Article Last Updated: 06/28/2008 08:13:12 PM CDT


Brenda Nohemi Morales de Fernandez loves taking care of babies and toddlers. It doesn't matter whether they're giggling, throwing up on her clothes, crying up a storm or doing the stinky that needs changing.

The little people do make life refreshingly therapeutic for the 34-year-old teacher's aide at St. Paul's Jewish Community Center. The tykes help weaken the demons that torment Fernandez, an alleged kidnap and sexual abuse victim, at night.

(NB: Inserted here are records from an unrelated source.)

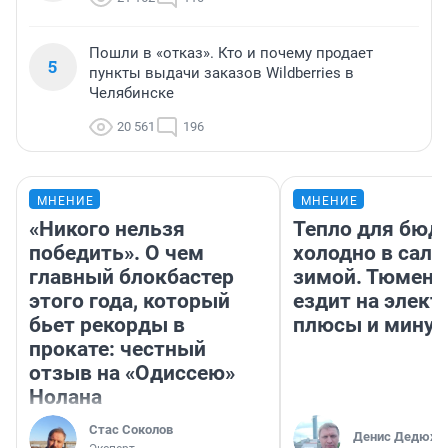
Пошли в «отказ». Кто и почему продает
5
пункты выдачи заказов Wildberries в
Челябинске
20 561
196
МНЕНИЕ
МНЕНИЕ
«Никого нельзя
Тепло для бюд
победить». О чем
холодно в сало
главный блокбастер
зимой. Тюмене
этого года, который
ездит на элект
бьет рекорды в
плюсы и мину
прокате: честный
отзыв на «Одиссею»
Нолана
Стас Соколов
Денис Дедюхи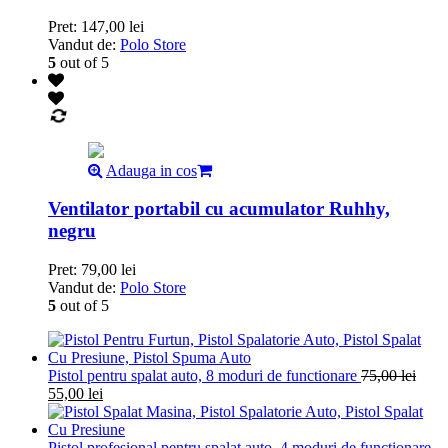
Pret:
147,00
lei
Vandut de:
Polo Store
5
out of 5
Adauga in cos
Ventilator portabil cu acumulator Ruhhy,
negru
Pret:
79,00
lei
Vandut de:
Polo Store
5
out of 5
Pistol pentru spalat auto, 8 moduri de functionare
75,00
lei
55,00
lei
Pistol profesional pentru spalat auto, 4 moduri de functionare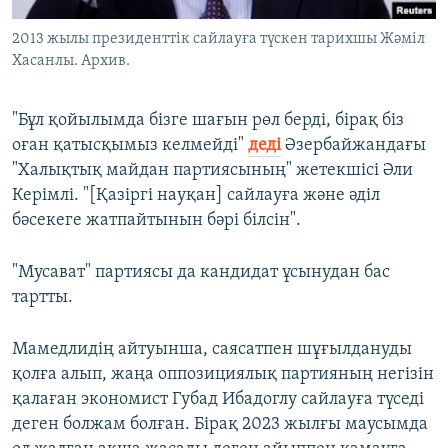
2013 жылы президенттік сайлауға түскен тарихшы Жәміл
Хасанлы. Архив.
"Бұл қойылымда бізге шағын рөл берді, бірақ біз
оған қатысқымыз келмейді"
деді
Әзербайжандағы
"Халықтық майдан партиясының" жетекшісі Әли
Керімлі. "[Қазіргі науқан] сайлауға және әділ
бәсекеге жатпайтынын бәрі білсін".
"Мусават" партиясы да кандидат ұсынудан бас
тартты.
Мамедлидің айтуынша, саясатпен шұғылдануды
қолға алып, жаңа оппозициялық партияның негізін
қалаған экономист Губад Ибадоглу сайлауға түседі
деген болжам болған. Бірақ 2023 жылғы маусымда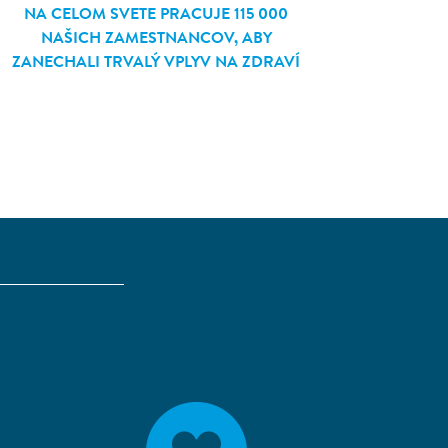
NA CELOM SVETE PRACUJE 115 000
NAŠICH ZAMESTNANCOV, ABY
ZANECHALI TRVALÝ VPLYV NA ZDRAVÍ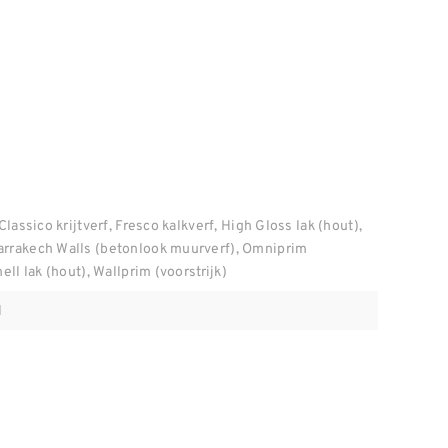
Classico krijtverf, Fresco kalkverf, High Gloss lak (hout),
arrakech Walls (betonlook muurverf), Omniprim
ell lak (hout), Wallprim (voorstrijk)
l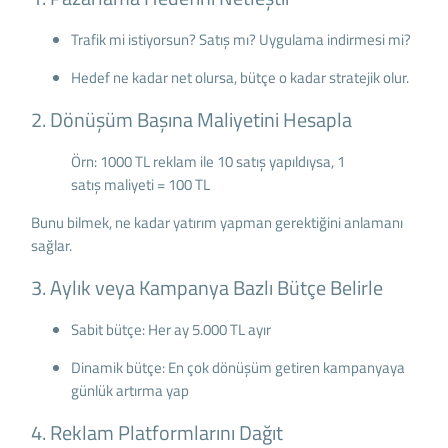
Trafik mi istiyorsun? Satış mı? Uygulama indirmesi mi?
Hedef ne kadar net olursa, bütçe o kadar stratejik olur.
2. Dönüşüm Başına Maliyetini Hesapla
Örn: 1000 TL reklam ile 10 satış yapıldıysa, 1
satış maliyeti = 100 TL
Bunu bilmek, ne kadar yatırım yapman gerektiğini anlamanı
sağlar.
3. Aylık veya Kampanya Bazlı Bütçe Belirle
Sabit bütçe: Her ay 5.000 TL ayır
Dinamik bütçe: En çok dönüşüm getiren kampanyaya
günlük artırma yap
4. Reklam Platformlarını Dağıt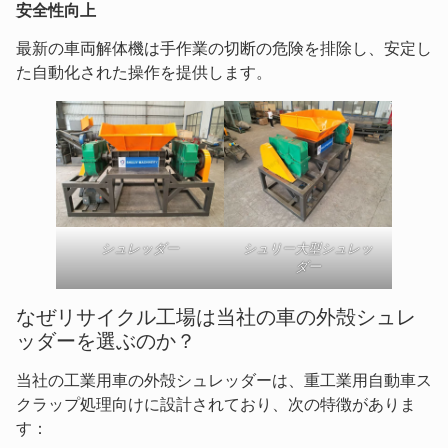
安全性向上
最新の車両解体機は手作業の切断の危険を排除し、安定し
た自動化された操作を提供します。
シュレッダー
シュリー大型シュレッ
ダー
なぜリサイクル工場は当社の車の外殻シュレ
ッダーを選ぶのか？
当社の工業用車の外殻シュレッダーは、重工業用自動車ス
クラップ処理向けに設計されており、次の特徴がありま
す：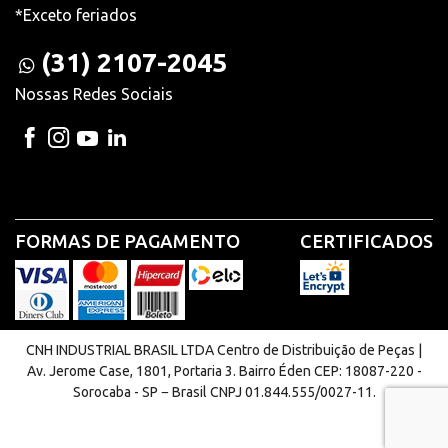
*Exceto feriados
(31) 2107-2045
Nossas Redes Sociais
FORMAS DE PAGAMENTO
CERTIFICADOS
CNH INDUSTRIAL BRASIL LTDA Centro de Distribuição de Peças |
Av. Jerome Case, 1801, Portaria 3. Bairro Éden CEP: 18087-220 -
Sorocaba - SP − Brasil CNPJ 01.844.555/0027-11.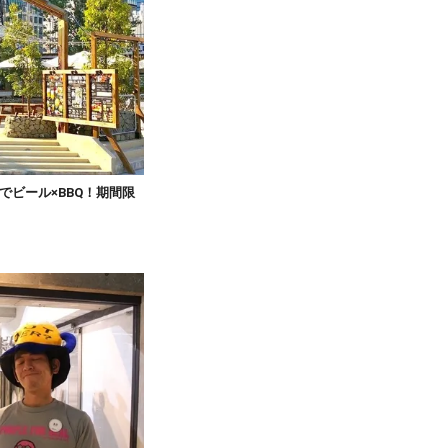
でビール×BBQ！期間限
」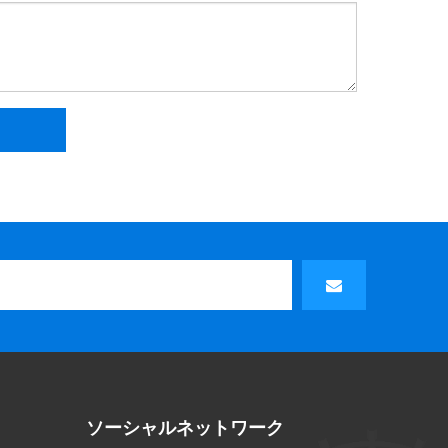
ソーシャルネットワーク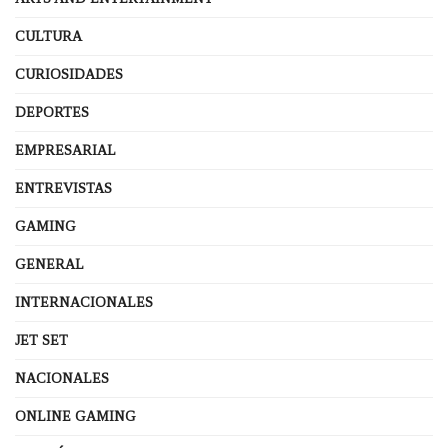
CULTURA
CURIOSIDADES
DEPORTES
EMPRESARIAL
ENTREVISTAS
GAMING
GENERAL
INTERNACIONALES
JET SET
NACIONALES
ONLINE GAMING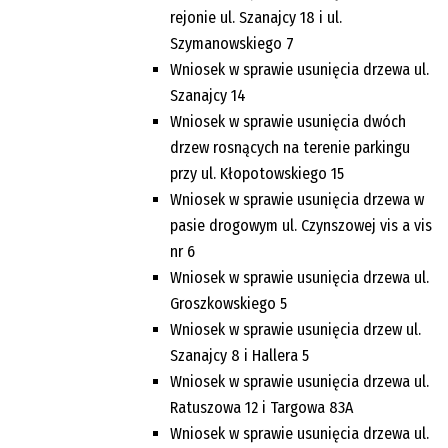
rejonie ul. Szanajcy 18 i ul.
Szymanowskiego 7
Wniosek w sprawie usunięcia drzewa ul.
Szanajcy 14
Wniosek w sprawie usunięcia dwóch
drzew rosnących na terenie parkingu
przy ul. Kłopotowskiego 15
Wniosek w sprawie usunięcia drzewa w
pasie drogowym ul. Czynszowej vis a vis
nr 6
Wniosek w sprawie usunięcia drzewa ul.
Groszkowskiego 5
Wniosek w sprawie usunięcia drzew ul.
Szanajcy 8 i Hallera 5
Wniosek w sprawie usunięcia drzewa ul.
Ratuszowa 12 i Targowa 83A
Wniosek w sprawie usunięcia drzewa ul.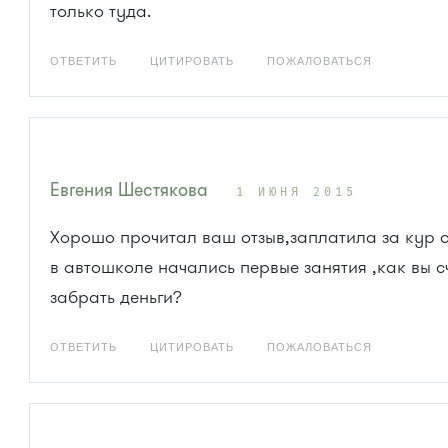
только туда.
ОТВЕТИТЬ
ЦИТИРОВАТЬ
ПОЖАЛОВАТЬСЯ
Евгения Шестякова
1 ИЮНЯ 2015
Хорошо прочитал ваш отзыв,заплатила за кур 
в автошколе начались первые занятия ,как вы с
забрать деньги?
ОТВЕТИТЬ
ЦИТИРОВАТЬ
ПОЖАЛОВАТЬСЯ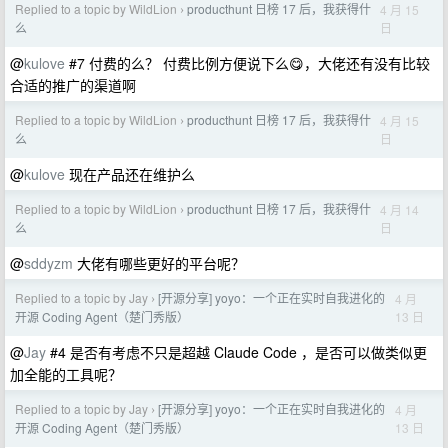
Replied to a topic by WildLion
producthunt 日榜 17 后，我获得什
4 月 15
›
日
么
@
kulove
#7 付费的么？ 付费比例方便说下么😋，大佬还有没有比较
合适的推广的渠道啊
Replied to a topic by WildLion
producthunt 日榜 17 后，我获得什
4 月 15
›
日
么
@
kulove
现在产品还在维护么
Replied to a topic by WildLion
producthunt 日榜 17 后，我获得什
4 月 14
›
日
么
@
sddyzm
大佬有哪些更好的平台呢？
Replied to a topic by Jay
[开源分享] yoyo：一个正在实时自我进化的
4 月
›
13 日
开源 Coding Agent（楚门秀版）
@
Jay
#4 是否有考虑不只是超越 Claude Code ，是否可以做类似更
加全能的工具呢？
Replied to a topic by Jay
[开源分享] yoyo：一个正在实时自我进化的
4 月
›
13 日
开源 Coding Agent（楚门秀版）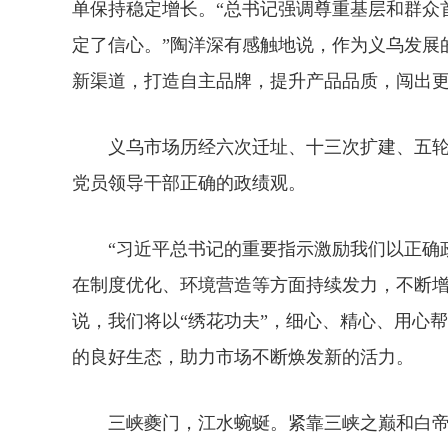
单保持稳定增长。“总书记强调尊重基层和群众
定了信心。”陶洋深有感触地说，作为义乌发展
新渠道，打造自主品牌，提升产品品质，闯出
义乌市场历经六次迁址、十三次扩建、五轮
党员领导干部正确的政绩观。
“习近平总书记的重要指示激励我们以正确政
在制度优化、环境营造等方面持续发力，不断增
说，我们将以“绣花功夫”，细心、精心、用心
的良好生态，助力市场不断焕发新的活力。
三峡夔门，江水蜿蜒。紧靠三峡之巅和白帝城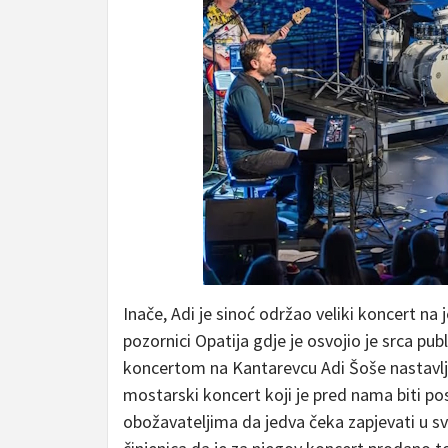
Inače, Adi je sinoć održao veliki koncert na 
pozornici Opatija gdje je osvojio je srca p
koncertom na Kantarevcu Adi Šoše nastavlja 
mostarski koncert koji je pred nama biti pos
obožavateljima da jedva čeka zapjevati u sv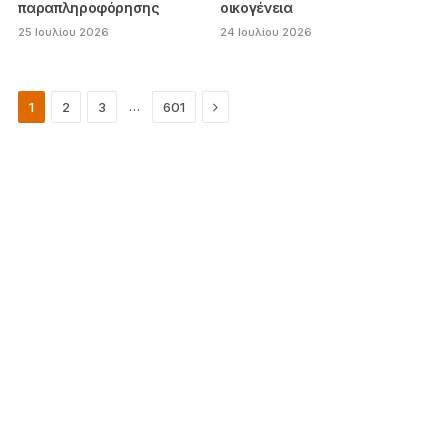
παραπληροφόρησης
οικογένεια
25 Ιουλίου 2026
24 Ιουλίου 2026
Next
…
1
2
3
601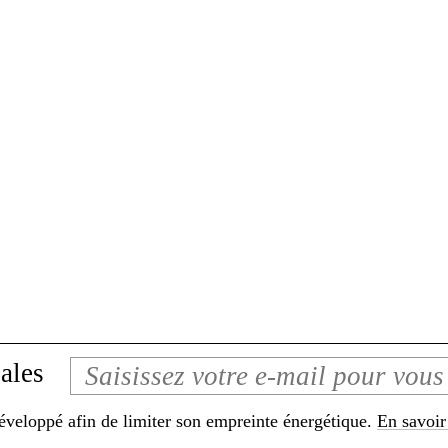
ales
développé afin de limiter son empreinte énergétique.
En savoir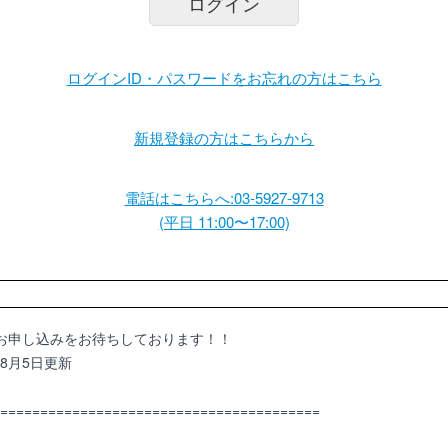
ログイン
ログインID・パスワードをお忘れの方はこちら
新規登録の方はこちらから
電話はこちらへ:03-5927-9713
(平日 11:00〜17:00)
のお申し込みをお待ちしております！！
8月5日更新
========================================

"Kids even that young can tell a person's true heart,'' said Hart Johnson, one of several parents whose children have interacted with Fernandez during her 18 months of employment at the center. "She doesn't speak very good English. But she really doesn't have to. The kids love her because they feel her love and warmth.''

Which is why Johnson and other parents were blown away two weeks ago when Fernandez disclosed her troubled past for the first time.

Fernandez says she was kidnapped at age 14, raped, threatened with her life and held virtually captive for nine years by a politically connected drug-trafficker in her native Guatemala. But her attempts to seek asylum here were twice turned down. Fernandez will voluntarily leave the United States on July 16.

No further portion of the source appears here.